Of the many methods of meditation, one usually begins with and often returns to the basic one of focusing and sustaining our attention, typically on our breathing, on bodily sensations, on creating some mental image, or on some inwardly repeated sounds or words. For example, while sitting quietly, we might pay attention to the bodily sensations connected with breathing, at our abdomen, our chest, our nostrils and upper lip, or our whole body. We pick one of those locations and stay with that for the duration of the sitting, without intentionally changing our natural rhythms of breathing. To occupy our mind further, we might simultaneously enumerate our breaths, counting each exhalation silently in our thoughts, from one up to ten, and then beginning again at one. When we lose the count, we just start over at one. But the counting is gentle and secondary to the action of keeping our attention on the sensations of breathing. When we lose our attention, we just begin again, without self-criticism, or just noting our self-criticism if it does arise. To think, “I’m not a good meditator” is misplaced and destructive. Bringing our attention immediately back after it wanders, again and again, is itself this first phase of the practice of meditation.

Two of the major benefits of such practice are the training of our attention, in effect strengthening our will, and generating a state of peace, contentment, and calm, free of our ordinary desires and fears. The simple act of sitting still and occupying our mind and attention in a directed way affects us deeply. The state of peace comes from the settling of our energies in meditation, in particular the separation of our conscious and sensitive energies. No longer are we totally taken by what our senses throw at us, including the mental senses that cognize thoughts and emotions. We enter the vast hall of the conscious energy, the underlying continuum of awareness, and against that backdrop each sensory event makes its debut and then fades, while we remain in consciousness.

This training in meditation gradually frees us of the close identification with our thoughts and emotions, with our personality patterns. In that peace, we become able to be, just be. And from being we are able to act, able to act with clarity and efficacy.

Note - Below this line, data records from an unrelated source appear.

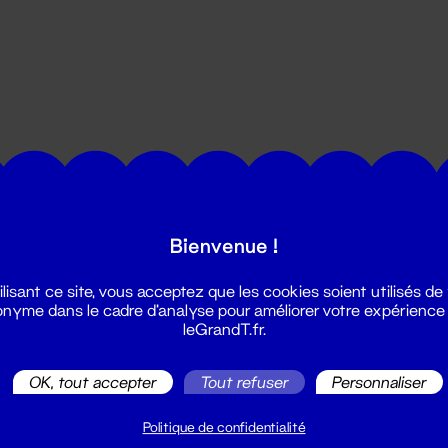
utes les actualités du Grand T :
Bienvenue !
ilisant ce site, vous acceptez que les cookies soient utilisés de
nyme dans le cadre d'analyse pour améliorer votre expérience
leGrandT.fr.
OK, tout accepter
Tout refuser
Personnaliser
illetterie
2 51 88 25 25
Politique de confidentialité
illetterie@leGrandT.fr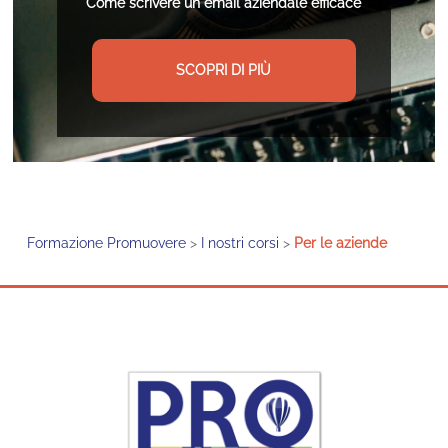
Come scrivere un email aziendale efficace
SCOPRI DI PIÙ
Formazione Promuovere
>
I nostri corsi
>
Per le aziende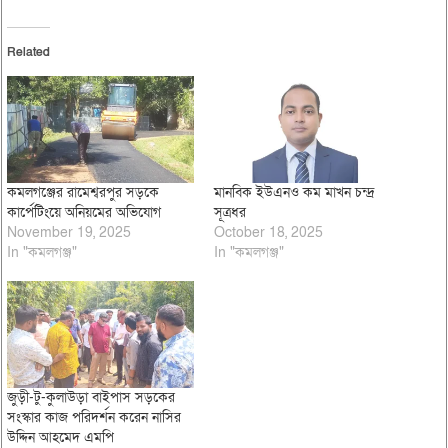
Related
কমলগঞ্জের রামেশ্বরপুর সড়কে
মানবিক ইউএনও কম মাখন চন্দ্র
কার্পেটিংয়ে অনিয়মের অভিযোগ
সূত্রধর
November 19, 2025
October 18, 2025
In "কমলগঞ্জ"
In "কমলগঞ্জ"
জুড়ী-টু-কুলাউড়া বাইপাস সড়কের
সংস্কার কাজ পরিদর্শন করেন নাসির
উদ্দিন আহমেদ এমপি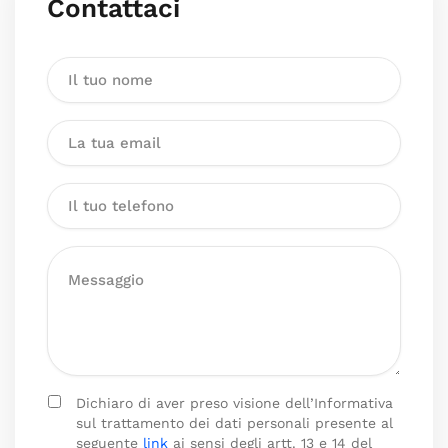
Contattaci
Dichiaro di aver preso visione dell’Informativa
sul trattamento dei dati personali presente al
seguente
link
ai sensi degli artt. 13 e 14 del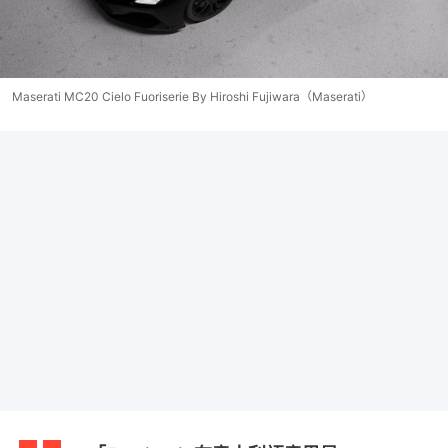
Maserati MC20 Cielo Fuoriserie By Hiroshi Fujiwara（Maserati）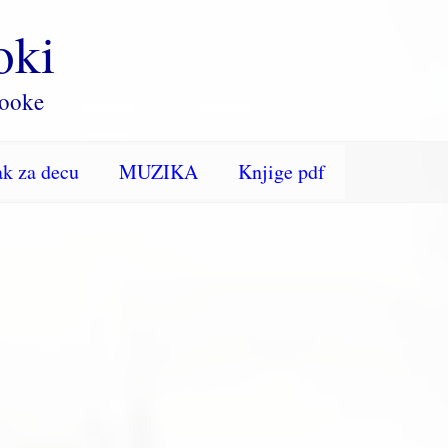
oki
rooke
k za decu
MUZIKA
Knjige pdf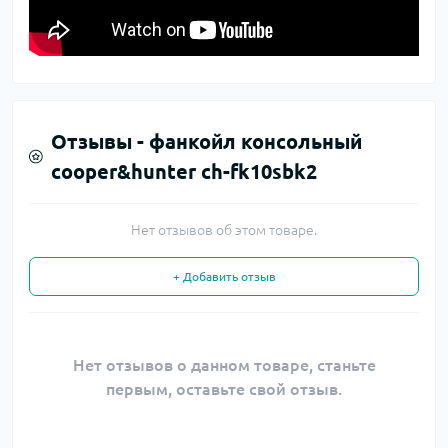
Отзывы -
фанкойл консольный
cooper&hunter ch-fk10sbk2
Нет отзывов об этом товаре.
+ Добавить отзыв
Нет отзывов о данном товаре, станьте
первым, оставьте свой отзыв.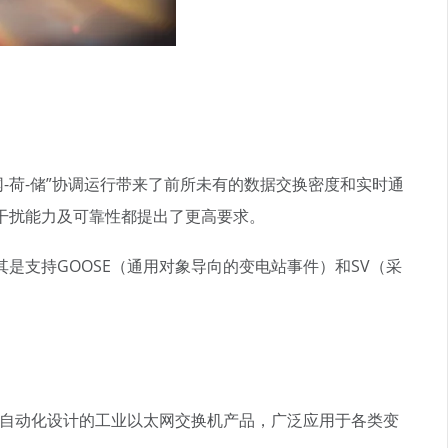
-荷-储”协调运行带来了前所未有的数据交换密度和实时通
干扰能力及可靠性都提出了更高要求。
支持GOOSE（通用对象导向的变电站事件）和SV（采
为电力自动化设计的工业以太网交换机产品，广泛应用于各类变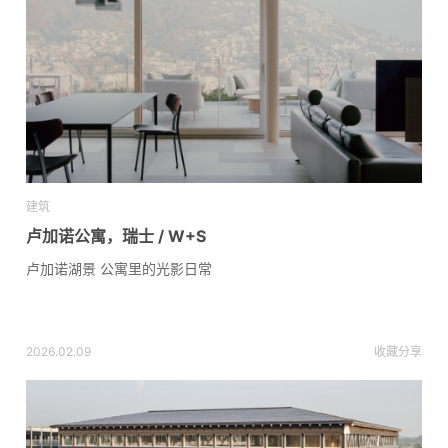
建筑
卢加诺公寓，瑞士 / W+S
卢加诺湖景 公寓里的光影日常
2026.02.09
收藏
分享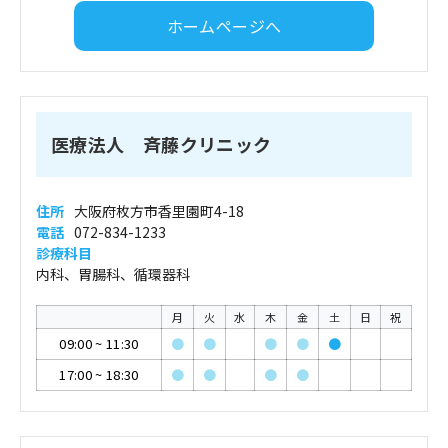
ホームページへ
医療法人 斉藤クリニック
住所
大阪府枚方市香里園町4-18
電話
072-834-1233
診療科目
内科、胃腸科、循環器科
月
火
水
木
金
土
日
祝
09:00
~
11:30
●
●
●
●
●
17:00
~
18:30
●
●
●
●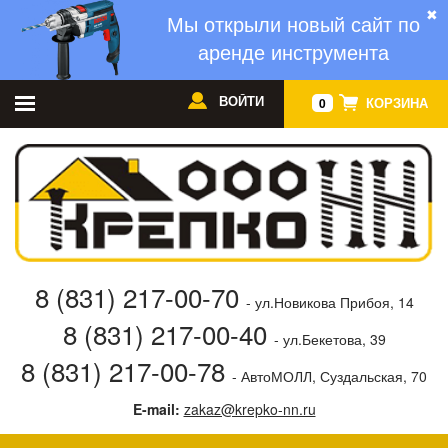
✖
Мы открыли новый сайт по
аренде инструмента
ВОЙТИ
КОРЗИНА
0
8 (831) 217-00-70
- ул.Новикова Прибоя, 14
8 (831) 217-00-40
- ул.Бекетова, 39
8 (831) 217-00-78
- АвтоМОЛЛ, Суздальская, 70
E-mail:
zakaz@krepko-nn.ru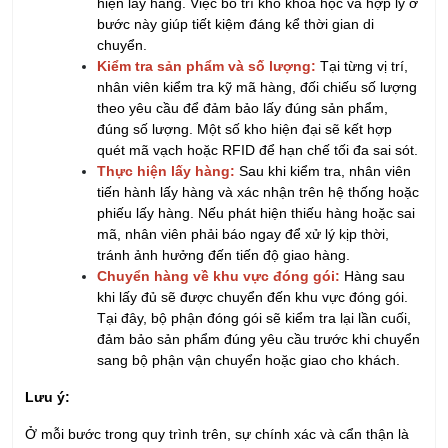
hiện lấy hàng. Việc bố trí kho khoa học và hợp lý ở
bước này giúp tiết kiệm đáng kể thời gian di
chuyển.
Kiểm tra sản phẩm và số lượng:
Tại từng vị trí,
nhân viên kiểm tra kỹ mã hàng, đối chiếu số lượng
theo yêu cầu để đảm bảo lấy đúng sản phẩm,
đúng số lượng. Một số kho hiện đại sẽ kết hợp
quét mã vạch hoặc RFID để hạn chế tối đa sai sót.
Thực hiện lấy hàng:
Sau khi kiểm tra, nhân viên
tiến hành lấy hàng và xác nhận trên hệ thống hoặc
phiếu lấy hàng. Nếu phát hiện thiếu hàng hoặc sai
mã, nhân viên phải báo ngay để xử lý kịp thời,
tránh ảnh hưởng đến tiến độ giao hàng.
Chuyển hàng về khu vực đóng gói:
Hàng sau
khi lấy đủ sẽ được chuyển đến khu vực đóng gói.
Tại đây, bộ phận đóng gói sẽ kiểm tra lại lần cuối,
đảm bảo sản phẩm đúng yêu cầu trước khi chuyển
sang bộ phận vận chuyển hoặc giao cho khách.
Lưu ý:
Ở mỗi bước trong quy trình trên, sự chính xác và cẩn thận là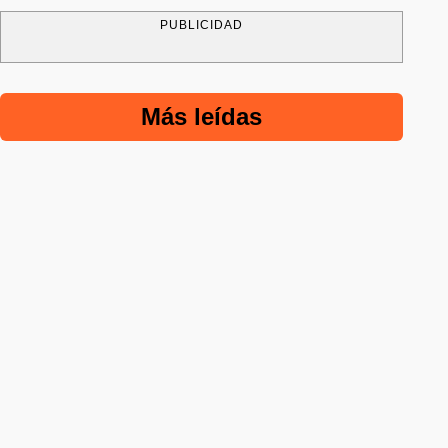
PUBLICIDAD
Más leídas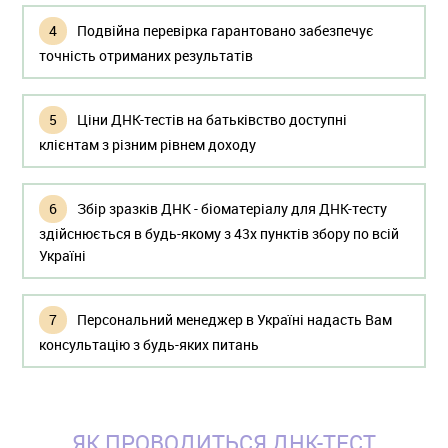
Подвійна перевірка гарантовано забезпечує
точність отриманих результатів
Ціни ДНК-тестів на батьківство доступні
клієнтам з різним рівнем доходу
Збір зразків ДНК - біоматеріалу для ДНК-тесту
здійснюється в будь-якому з 43х пунктів збору по всій
Україні
Персональний менеджер в Україні надасть Вам
консультацію з будь-яких питань
ЯК ПРОВОДИТЬСЯ ДНК-ТЕСТ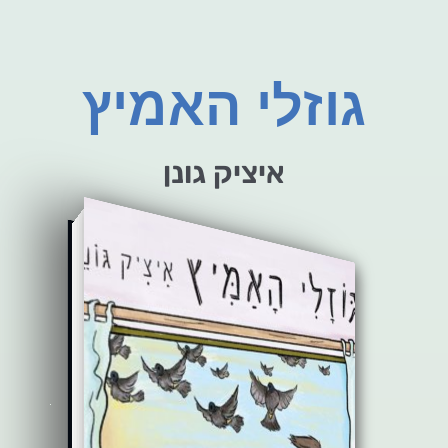
גוזלי האמיץ
איציק גונן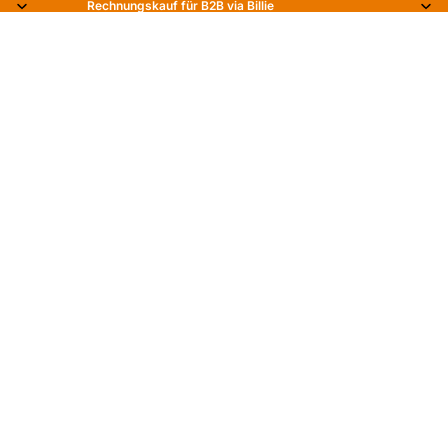
Rechnungskauf für B2B via Billie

Rather than just reacting to events, we are able to choose to respond or not, able to take the initiative or not.

Yet the peace of consciousness is not the end of meditation. As our identifications fall away, we may at some point notice that we are still identified, though in a more rarefied way. We are identified with consciousness itself. But consciousness is not who we are, nor is it the highest energy or inner world. So we continue to practice meditation. Now the training of attention may only occupy the first portion of any given sitting, just enough to settle us into that state of focused and attentive peace. Then we begin to let go of that peace itself. We begin to see consciousness as consciousness, not as the unfathomable, ultimate, and all-pervasive substrate of awareness that it appears to be. We live in this medium of consciousness, like fish in water. But there is more to reality. We continue our sitting practice to find that more, to go beyond consciousness itself.

One clue comes by looking toward the source of our attention, toward where it comes from. There in the inner recesses of our will, we find something very different than consciousness: we find ourselves. This proves crucial, for to be fully ourselves is to live fully. To strengthen that true self and live in it is the work of presence. But for deepening our meditation, the question becomes how to go beyond not just consciousness, but beyond our very self. At this point our meditation practice becomes indistinguishable from silent contemplative prayer. The needed action consists of allowing our innermost door to open, asking it to open, opening it from behind it. And it may open just a crack. But that is enough to let the light of the sacred come streaming through. And so it continues.

Whatever our degree of experience or our state when go to sit on the cushion, meditation is an inestimable support for our inner work, for our spiritual life. For this week, examine your practice of meditation with the aim of understanding how you might deepen that practice. Or consider starting or restarting a regular, daily practice, if you are drawn to it.